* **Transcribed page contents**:
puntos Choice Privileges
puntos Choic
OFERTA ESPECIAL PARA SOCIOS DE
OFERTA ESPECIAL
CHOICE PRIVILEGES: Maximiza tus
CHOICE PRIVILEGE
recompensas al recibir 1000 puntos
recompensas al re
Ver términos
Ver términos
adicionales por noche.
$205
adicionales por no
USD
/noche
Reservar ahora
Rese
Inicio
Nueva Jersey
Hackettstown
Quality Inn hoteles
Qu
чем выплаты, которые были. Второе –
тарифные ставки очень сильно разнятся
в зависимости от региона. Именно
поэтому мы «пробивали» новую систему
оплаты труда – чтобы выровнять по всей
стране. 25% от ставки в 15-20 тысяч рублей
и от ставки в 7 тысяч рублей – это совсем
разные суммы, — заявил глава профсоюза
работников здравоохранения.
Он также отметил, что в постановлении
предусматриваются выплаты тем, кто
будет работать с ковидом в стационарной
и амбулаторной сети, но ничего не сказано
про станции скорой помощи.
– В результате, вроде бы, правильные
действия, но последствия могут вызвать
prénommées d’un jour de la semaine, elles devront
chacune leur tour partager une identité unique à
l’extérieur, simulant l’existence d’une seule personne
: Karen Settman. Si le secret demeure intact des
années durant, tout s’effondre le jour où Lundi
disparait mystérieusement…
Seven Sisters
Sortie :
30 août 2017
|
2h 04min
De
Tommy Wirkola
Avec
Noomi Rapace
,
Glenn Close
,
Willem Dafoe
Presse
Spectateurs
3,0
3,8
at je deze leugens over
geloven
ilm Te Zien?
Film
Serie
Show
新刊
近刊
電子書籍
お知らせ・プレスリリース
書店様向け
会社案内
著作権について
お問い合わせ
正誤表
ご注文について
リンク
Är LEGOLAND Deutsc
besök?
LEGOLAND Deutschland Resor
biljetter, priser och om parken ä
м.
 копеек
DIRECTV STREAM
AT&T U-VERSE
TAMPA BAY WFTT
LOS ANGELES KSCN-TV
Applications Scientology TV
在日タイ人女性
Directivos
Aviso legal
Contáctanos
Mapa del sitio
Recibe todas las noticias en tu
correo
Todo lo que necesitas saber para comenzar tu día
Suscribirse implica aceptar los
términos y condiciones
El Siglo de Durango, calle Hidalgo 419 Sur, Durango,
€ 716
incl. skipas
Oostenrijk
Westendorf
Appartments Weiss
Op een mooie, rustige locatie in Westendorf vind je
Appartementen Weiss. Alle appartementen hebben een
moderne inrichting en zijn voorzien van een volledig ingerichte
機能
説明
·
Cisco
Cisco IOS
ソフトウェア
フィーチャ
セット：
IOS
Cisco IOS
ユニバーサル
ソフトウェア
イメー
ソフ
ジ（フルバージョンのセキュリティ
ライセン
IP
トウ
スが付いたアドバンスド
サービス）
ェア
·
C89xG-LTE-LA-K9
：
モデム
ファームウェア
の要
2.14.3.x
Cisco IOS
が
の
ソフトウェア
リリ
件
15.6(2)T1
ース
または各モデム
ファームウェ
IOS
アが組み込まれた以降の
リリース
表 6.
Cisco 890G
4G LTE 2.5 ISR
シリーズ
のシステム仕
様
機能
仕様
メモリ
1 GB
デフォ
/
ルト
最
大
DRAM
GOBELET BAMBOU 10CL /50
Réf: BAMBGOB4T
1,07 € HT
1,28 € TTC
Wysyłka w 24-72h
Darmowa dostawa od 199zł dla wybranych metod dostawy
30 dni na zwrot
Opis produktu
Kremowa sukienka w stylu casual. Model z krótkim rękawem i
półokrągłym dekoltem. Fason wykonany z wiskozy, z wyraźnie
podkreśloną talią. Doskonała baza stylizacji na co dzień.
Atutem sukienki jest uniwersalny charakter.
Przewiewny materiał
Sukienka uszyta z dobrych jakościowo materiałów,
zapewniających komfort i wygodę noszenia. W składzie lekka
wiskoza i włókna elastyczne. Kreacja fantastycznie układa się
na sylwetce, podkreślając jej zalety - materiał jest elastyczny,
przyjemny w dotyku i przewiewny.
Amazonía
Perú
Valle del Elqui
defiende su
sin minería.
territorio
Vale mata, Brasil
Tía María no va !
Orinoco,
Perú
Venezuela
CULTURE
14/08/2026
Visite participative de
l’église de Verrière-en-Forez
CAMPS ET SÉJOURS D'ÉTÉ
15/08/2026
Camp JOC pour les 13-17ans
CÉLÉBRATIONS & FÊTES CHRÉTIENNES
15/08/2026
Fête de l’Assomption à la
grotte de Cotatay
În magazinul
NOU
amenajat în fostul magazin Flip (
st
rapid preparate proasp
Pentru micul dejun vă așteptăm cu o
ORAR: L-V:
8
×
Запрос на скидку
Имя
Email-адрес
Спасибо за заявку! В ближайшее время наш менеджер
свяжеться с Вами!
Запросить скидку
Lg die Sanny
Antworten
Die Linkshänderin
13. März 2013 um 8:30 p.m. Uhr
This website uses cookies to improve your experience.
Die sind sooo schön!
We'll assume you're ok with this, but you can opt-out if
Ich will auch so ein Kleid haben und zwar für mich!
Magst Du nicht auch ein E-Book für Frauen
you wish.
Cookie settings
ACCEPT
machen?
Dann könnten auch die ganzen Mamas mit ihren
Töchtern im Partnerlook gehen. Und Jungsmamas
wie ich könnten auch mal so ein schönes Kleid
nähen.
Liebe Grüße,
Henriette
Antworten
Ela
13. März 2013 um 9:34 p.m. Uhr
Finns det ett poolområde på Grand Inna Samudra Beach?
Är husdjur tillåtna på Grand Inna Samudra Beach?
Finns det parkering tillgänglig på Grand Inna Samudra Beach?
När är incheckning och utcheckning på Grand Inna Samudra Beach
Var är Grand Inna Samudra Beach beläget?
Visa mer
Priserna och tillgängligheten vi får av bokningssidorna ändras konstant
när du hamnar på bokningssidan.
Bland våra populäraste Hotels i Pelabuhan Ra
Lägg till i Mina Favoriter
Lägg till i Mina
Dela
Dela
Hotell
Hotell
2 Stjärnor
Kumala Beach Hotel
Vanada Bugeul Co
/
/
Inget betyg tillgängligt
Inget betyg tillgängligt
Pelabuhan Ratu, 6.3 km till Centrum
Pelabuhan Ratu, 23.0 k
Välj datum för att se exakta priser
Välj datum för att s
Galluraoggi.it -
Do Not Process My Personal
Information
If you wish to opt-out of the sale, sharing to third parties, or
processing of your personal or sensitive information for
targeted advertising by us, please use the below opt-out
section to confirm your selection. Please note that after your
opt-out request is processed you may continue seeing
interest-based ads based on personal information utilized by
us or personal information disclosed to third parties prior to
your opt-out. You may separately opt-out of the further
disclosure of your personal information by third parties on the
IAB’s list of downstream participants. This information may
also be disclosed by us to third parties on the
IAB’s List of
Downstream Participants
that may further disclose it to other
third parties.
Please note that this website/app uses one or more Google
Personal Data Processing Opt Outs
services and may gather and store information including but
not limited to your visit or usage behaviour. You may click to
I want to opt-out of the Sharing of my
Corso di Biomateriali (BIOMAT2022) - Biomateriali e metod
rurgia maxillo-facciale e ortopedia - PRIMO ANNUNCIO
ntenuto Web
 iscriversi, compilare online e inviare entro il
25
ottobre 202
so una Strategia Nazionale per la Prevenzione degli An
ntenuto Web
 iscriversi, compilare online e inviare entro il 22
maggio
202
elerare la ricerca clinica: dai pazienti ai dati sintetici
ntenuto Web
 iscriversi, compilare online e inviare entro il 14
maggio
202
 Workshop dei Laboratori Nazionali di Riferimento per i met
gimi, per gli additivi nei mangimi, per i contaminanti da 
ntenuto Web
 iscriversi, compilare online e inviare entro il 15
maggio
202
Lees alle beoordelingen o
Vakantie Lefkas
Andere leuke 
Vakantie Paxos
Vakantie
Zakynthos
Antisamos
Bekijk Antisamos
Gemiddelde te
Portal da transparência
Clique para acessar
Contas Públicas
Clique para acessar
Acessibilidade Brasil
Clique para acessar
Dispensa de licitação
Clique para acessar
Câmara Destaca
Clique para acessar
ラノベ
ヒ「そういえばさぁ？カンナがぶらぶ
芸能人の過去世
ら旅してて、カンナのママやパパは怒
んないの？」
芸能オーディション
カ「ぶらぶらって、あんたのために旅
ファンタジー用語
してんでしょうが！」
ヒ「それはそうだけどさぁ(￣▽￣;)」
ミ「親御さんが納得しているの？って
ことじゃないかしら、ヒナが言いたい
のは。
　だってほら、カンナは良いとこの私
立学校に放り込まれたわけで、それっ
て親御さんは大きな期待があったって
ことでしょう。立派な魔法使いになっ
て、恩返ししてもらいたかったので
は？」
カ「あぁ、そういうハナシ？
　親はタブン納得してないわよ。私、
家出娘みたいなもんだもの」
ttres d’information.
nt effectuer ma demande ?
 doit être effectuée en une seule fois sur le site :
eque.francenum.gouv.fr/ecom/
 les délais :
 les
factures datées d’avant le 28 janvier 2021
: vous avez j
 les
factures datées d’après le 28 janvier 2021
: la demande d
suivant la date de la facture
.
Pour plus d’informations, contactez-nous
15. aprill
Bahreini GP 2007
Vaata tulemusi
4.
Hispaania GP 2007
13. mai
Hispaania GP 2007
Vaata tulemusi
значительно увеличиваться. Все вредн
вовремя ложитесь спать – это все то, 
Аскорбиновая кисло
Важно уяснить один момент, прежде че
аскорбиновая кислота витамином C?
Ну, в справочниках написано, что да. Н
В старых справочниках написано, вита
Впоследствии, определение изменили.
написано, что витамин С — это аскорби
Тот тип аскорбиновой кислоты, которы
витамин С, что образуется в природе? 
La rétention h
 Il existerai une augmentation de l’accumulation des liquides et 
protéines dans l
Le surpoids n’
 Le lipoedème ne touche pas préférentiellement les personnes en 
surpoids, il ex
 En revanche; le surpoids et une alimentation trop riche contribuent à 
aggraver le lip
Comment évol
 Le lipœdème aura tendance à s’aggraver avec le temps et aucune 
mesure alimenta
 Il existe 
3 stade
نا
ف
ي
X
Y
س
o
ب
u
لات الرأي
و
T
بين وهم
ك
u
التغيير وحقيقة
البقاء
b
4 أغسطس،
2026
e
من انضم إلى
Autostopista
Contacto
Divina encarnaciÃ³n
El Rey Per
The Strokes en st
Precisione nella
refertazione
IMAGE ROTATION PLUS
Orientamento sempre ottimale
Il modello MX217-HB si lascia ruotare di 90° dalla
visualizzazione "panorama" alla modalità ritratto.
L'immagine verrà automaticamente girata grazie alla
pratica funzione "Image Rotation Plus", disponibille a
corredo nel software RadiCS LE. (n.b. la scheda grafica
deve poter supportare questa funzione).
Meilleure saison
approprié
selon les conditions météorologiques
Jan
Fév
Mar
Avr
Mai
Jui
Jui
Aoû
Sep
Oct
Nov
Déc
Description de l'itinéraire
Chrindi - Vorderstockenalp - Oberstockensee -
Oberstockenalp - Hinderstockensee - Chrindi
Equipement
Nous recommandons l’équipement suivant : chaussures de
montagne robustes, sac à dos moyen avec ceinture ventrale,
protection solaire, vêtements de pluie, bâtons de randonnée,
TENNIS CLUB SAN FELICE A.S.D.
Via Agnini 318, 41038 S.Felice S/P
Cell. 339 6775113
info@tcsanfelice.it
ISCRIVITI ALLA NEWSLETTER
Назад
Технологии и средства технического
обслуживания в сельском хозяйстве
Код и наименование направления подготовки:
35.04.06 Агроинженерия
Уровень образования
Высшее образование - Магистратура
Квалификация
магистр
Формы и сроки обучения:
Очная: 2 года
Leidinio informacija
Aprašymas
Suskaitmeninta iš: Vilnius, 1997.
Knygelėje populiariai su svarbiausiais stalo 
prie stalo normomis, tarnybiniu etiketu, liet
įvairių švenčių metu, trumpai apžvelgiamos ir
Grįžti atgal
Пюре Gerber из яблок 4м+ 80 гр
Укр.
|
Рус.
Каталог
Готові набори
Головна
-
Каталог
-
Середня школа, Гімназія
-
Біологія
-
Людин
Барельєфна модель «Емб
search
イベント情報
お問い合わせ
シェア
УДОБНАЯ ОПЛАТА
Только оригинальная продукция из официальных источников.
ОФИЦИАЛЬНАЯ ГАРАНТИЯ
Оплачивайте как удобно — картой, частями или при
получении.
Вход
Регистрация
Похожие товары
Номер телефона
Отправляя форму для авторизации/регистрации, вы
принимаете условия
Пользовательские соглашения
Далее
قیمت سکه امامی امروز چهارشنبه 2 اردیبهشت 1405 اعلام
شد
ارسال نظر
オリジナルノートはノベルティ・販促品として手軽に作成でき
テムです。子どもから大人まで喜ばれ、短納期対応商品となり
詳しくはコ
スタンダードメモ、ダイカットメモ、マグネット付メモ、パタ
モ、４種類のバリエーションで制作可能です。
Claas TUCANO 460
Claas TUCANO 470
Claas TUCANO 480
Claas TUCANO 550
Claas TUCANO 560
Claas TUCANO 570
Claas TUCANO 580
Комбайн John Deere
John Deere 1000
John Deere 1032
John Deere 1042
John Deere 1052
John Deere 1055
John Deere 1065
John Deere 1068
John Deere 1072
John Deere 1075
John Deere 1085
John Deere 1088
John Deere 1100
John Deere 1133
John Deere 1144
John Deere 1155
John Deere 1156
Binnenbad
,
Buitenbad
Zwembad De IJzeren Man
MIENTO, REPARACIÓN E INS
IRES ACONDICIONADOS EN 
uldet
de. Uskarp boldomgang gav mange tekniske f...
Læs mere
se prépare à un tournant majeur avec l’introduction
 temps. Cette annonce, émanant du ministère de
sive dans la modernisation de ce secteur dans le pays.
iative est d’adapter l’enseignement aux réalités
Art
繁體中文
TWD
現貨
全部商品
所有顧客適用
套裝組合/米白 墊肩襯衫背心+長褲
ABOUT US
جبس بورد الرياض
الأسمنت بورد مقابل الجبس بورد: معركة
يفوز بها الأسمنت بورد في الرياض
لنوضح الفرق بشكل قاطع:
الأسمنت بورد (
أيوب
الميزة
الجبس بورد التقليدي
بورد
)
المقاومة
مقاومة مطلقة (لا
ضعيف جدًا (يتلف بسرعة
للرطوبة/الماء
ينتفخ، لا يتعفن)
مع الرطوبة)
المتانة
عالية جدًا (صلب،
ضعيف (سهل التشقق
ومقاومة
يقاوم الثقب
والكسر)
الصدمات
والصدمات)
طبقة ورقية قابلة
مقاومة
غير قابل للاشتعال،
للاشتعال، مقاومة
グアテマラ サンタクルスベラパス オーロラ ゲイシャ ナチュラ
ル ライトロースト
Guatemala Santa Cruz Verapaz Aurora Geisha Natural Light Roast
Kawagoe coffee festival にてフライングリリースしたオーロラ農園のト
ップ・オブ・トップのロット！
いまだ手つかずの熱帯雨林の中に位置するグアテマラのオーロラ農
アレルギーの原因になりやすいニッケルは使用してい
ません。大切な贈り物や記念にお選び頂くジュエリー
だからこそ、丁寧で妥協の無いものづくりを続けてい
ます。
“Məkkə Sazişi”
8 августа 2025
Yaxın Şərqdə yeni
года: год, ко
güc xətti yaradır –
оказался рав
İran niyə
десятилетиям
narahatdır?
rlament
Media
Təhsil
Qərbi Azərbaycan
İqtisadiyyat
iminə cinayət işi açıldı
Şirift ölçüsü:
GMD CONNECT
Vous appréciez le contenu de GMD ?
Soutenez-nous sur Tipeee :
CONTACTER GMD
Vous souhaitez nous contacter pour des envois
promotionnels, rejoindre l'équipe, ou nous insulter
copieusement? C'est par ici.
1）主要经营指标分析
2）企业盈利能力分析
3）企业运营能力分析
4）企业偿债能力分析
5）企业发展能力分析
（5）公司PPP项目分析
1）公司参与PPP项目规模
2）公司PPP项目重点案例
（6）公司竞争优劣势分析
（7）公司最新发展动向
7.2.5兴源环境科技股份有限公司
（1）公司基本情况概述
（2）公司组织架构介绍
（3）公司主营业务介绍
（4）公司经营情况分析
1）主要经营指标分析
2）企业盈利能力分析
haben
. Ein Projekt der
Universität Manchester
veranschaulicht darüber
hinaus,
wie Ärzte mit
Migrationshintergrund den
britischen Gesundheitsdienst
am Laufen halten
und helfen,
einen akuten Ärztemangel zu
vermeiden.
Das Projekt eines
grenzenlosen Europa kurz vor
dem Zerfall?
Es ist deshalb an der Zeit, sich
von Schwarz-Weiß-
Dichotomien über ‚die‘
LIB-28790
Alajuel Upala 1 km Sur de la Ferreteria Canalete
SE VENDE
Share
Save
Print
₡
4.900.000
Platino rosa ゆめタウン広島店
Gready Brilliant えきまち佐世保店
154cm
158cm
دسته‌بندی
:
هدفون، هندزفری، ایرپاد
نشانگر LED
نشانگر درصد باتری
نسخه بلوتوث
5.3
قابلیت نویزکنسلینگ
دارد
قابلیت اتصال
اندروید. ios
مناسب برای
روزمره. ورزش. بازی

* **Task instructions**:
The lines above, starting at the one with "your opt-out. You" and ending at the one with "ottobre 202", are the only ones to return, exactly as written.

* **Answer section**:
your opt-out. You may separately opt-out of the further
disclosure of your personal information by third parties on the
IAB’s list of downstream participants. This information may
also be disclosed by us to third parties on the
IAB’s List of
Downstream Participants
that may further disclose it to other
third parties.
Please note that this website/app uses one or more Google
Personal Data Processing Opt Outs
services and may gather and store information including but
not limited to your visit or usage behaviour. You may click to
I want to opt-out of the Sharing of my
Corso di Biomateriali (BIOMAT2022) - Biomateriali e metod
rurgia maxillo-facciale e ortopedia - PRIMO ANNUNCIO
ntenuto Web
 iscriversi, compilare online e inviare entro il
25
ottobre 202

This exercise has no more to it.